Their experiences could provide valuable lessons about evacuation versus staying put.
Ride it out: Hank Staples, co-owner of the Maple Leaf, stayed open during Gustav and Katrina.
Melanie Stetson Freeman/The Christian Science Monitor
New Orleans
After curfew on Wednesday night, two National Guard soldiers traded their rifles for a guitar and some drumsticks.
Taking the stage at a tiny lounge in the French Quarter, they plunged into a blues riff that, by the end, became a new song called the "Rockin' Army Blues."
Meanwhile, at a hurricane party in the Uptown neighborhood on the eve of hurricane Gustav's landfall, locals gathered on the front stoop to compare firearms as one young woman cradled a shotgun like she was holding a baby.
The night after Gustav came ashore, small squads of storm holdouts and National Guardsmen played an elaborate game of curfew cat-and-mouse. But they finally gave up as everyone ended up at the Maple Leaf lounge for a late-night gab session.
As Mayor Ray Nagin lifted checkpoints a day early Wednesday to allow residents to return, the few thousand New Orleanians who stayed put for Gustav will regale some quarter-million returning evacuees with such mirthful, and true, storm stories, often in sharp contrast to tales of evacuation frustration from a weather event described in the aftermath as little more than a prolonged thunderstorm.

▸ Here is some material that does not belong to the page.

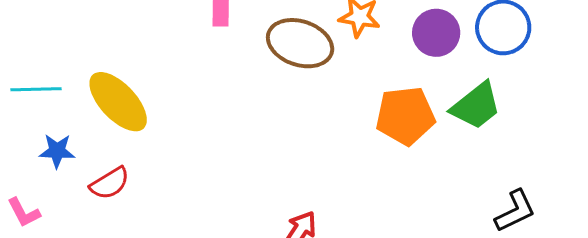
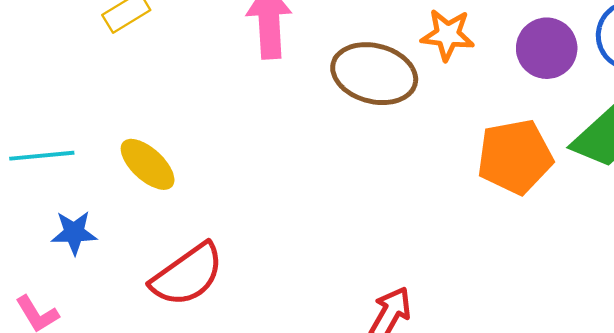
yellow ellipse: (118, 102) -> (148, 164), size x0.7
red semicircle: (110, 183) -> (187, 275), moved, size x1.5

The role of story-swapping
Indeed, nearly as important as official warnings and news bulletins, front porch story-swapping among storm survivors plays a critical role in how Americans respond to the next looming megastorm. Now, US emergency officials are trying to listen in, increasingly keen to understand a basic, but crucial, concept of storm planning: A good evacuation, like a good story, is all in the details.